Note that unlike “www.merchantcapitalsource.com”, “merchantcapitalsource.com” is not an alias. In other word, we should not have to look up CAA records for “sitelockcdn.net” that results in a SERVFAIL.

Therefore one should be able complete all six steps with no error. The following is the relevant dig commands for the six steps:

Step 1
dig @8.8.8.8 www.merchantcapitalsource.com caa

; <<>> DiG 9.10.4-P8 <<>> @8.8.8.8 www.merchantcapitalsource.com caa
; (1 server found)
;; global options: +cmd
;; Got answer:
;; ->>HEADER<<- opcode: QUERY, status: NOERROR, id: 43355
;; flags: qr rd ra; QUERY: 1, ANSWER: 1, AUTHORITY: 0, ADDITIONAL: 1

;; OPT PSEUDOSECTION:
; EDNS: version: 0, flags:; udp: 512
;; QUESTION SECTION:
;www.merchantcapitalsource.com. IN CAA

;; ANSWER SECTION:
www.merchantcapitalsource.com. 3599 IN CNAME 35uee.sitelockcdn.net.

Step 2
dig @8.8.8.8 35uee.sitelockcdn.net. caa

; <<>> DiG 9.10.4-P8 <<>> @8.8.8.8 35uee.sitelockcdn.net. caa
; (1 server found)
;; global options: +cmd
;; Got answer:
;; ->>HEADER<<- opcode: QUERY, status: NOERROR, id: 63359
;; flags: qr rd ra; QUERY: 1, ANSWER: 0, AUTHORITY: 0, ADDITIONAL: 1

;; OPT PSEUDOSECTION:
; EDNS: version: 0, flags:; udp: 512
;; QUESTION SECTION:
;35uee.sitelockcdn.net. IN CAA

Step 3
dig @8.8.8.8 merchantcapitalsource.com caa

; <<>> DiG 9.10.4-P8 <<>> @8.8.8.8 merchantcapitalsource.com caa
; (1 server found)
;; global options: +cmd
;; Got answer:
;; ->>HEADER<<- opcode: QUERY, status: NOERROR, id: 20824
;; flags: qr rd ra; QUERY: 1, ANSWER: 0, AUTHORITY: 1, ADDITIONAL: 1

;; OPT PSEUDOSECTION:
; EDNS: version: 0, flags:; udp: 512
;; QUESTION SECTION:
;merchantcapitalsource.com.

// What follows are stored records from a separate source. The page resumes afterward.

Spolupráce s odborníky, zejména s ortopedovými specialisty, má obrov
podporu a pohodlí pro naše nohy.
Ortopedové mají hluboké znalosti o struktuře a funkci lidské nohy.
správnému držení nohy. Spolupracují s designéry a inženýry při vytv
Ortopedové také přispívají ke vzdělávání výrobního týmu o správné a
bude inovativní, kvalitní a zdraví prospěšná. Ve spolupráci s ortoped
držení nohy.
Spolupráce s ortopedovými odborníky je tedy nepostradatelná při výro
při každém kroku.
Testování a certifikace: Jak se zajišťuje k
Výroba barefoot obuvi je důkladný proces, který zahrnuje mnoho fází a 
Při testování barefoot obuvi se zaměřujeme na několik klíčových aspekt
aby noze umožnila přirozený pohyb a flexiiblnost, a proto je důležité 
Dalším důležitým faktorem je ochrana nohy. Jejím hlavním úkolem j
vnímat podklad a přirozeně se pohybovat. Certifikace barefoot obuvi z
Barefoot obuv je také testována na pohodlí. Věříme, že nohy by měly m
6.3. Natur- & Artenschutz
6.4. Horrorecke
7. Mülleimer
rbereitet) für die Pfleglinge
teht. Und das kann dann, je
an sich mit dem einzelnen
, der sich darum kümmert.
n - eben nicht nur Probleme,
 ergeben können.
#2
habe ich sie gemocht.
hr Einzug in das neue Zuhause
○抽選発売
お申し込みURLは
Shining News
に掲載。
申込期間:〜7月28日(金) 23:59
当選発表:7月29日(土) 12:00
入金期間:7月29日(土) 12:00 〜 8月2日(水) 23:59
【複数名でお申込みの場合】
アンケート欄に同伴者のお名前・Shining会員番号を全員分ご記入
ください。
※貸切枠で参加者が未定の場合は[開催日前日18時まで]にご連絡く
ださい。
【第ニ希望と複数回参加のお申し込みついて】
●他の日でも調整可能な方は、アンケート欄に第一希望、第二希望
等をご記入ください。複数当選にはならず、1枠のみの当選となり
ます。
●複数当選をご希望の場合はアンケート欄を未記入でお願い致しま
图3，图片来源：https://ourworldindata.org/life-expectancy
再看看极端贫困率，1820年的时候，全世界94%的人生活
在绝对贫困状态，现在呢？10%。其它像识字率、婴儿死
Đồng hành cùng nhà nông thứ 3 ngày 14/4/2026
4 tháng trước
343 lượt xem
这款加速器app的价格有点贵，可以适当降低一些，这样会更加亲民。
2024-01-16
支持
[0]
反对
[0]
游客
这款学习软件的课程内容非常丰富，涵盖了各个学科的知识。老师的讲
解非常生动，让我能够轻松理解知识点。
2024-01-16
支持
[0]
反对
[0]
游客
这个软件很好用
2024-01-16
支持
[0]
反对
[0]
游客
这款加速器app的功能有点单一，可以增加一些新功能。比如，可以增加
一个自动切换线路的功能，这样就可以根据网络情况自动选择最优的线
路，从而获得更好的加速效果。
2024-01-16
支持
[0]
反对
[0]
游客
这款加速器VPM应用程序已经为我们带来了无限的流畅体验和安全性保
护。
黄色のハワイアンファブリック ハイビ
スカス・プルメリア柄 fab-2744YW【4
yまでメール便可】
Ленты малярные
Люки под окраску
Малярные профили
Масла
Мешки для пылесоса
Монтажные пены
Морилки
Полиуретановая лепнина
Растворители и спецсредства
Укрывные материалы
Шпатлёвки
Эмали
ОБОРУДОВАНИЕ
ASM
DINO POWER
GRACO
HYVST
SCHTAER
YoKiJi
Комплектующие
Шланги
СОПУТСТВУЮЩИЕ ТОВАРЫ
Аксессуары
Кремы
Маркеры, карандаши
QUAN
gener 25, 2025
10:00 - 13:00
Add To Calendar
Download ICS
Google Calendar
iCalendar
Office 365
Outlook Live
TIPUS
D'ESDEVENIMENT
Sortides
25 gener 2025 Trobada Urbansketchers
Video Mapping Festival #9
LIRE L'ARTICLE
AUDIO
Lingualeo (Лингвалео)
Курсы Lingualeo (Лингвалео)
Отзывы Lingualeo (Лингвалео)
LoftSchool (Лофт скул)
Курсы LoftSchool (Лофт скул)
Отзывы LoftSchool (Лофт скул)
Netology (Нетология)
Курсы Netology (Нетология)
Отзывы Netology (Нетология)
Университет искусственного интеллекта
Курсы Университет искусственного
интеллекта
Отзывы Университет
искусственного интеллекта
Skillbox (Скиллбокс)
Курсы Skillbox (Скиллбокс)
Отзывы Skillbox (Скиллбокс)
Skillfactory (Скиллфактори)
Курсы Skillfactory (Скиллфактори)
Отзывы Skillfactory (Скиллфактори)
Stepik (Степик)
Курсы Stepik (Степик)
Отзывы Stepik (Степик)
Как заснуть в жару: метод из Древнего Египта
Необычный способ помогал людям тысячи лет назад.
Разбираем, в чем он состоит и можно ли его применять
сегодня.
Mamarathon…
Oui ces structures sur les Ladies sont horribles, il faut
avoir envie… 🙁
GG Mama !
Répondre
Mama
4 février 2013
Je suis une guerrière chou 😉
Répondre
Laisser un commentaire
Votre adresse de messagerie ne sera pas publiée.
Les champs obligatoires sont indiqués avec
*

IN CAA

Step 4
Not applicable as merchantcapitalsource.com is not an alias.

Step 5
dig @8.8.8.8 com caa

; <<>> DiG 9.10.4-P8 <<>> @8.8.8.8 com caa
; (1 server found)
;; global options: +cmd
;; Got answer:
;; ->>HEADER<<- opcode: QUERY, status: NOERROR, id: 20644
;; flags: qr rd ra ad; QUERY: 1, ANSWER: 0, AUTHORITY: 1, ADDITIONAL: 1

;; OPT PSEUDOSECTION:
; EDNS: version: 0, flags:; udp: 512
;; QUESTION SECTION:
;com. IN CAA

Step 6
Not applicable as com is not an alias.

Your comments on the above interpretation of the RFC would be appreciated.

Your reading of the RFC seems to be describing the tree climb as I understand erratum 5065 describes it, not as the legacy CAA interpretation of the base RFC describes.

RFC6844 specifies both an algorithm, and an example application of that algorithm. Unfortunately, the example doesn't match the algorithm. It looks like this is taken from the example section of RFC6844:

That's a reasonable interpretation, and is in fact what erratum 5065 specifies. Unfortunately, the legacy implementation has to additionally look up Parent(Alias(X.Y.Z)), Parent(Parent(Alias(X.Y.Z))), and so on. That's how we get to sitelockcdn.net.

1 Like

After reading errata 4515 (which is covered by errata 5065), I see the problem with the discrepancy in the original RFC to which you were referring. I suppose either interpretation of the original RFC is somewhat valid given the discrepancy and the subsequent correction.

This topic was automatically closed 30 days after the last reply. New replies are no longer allowed.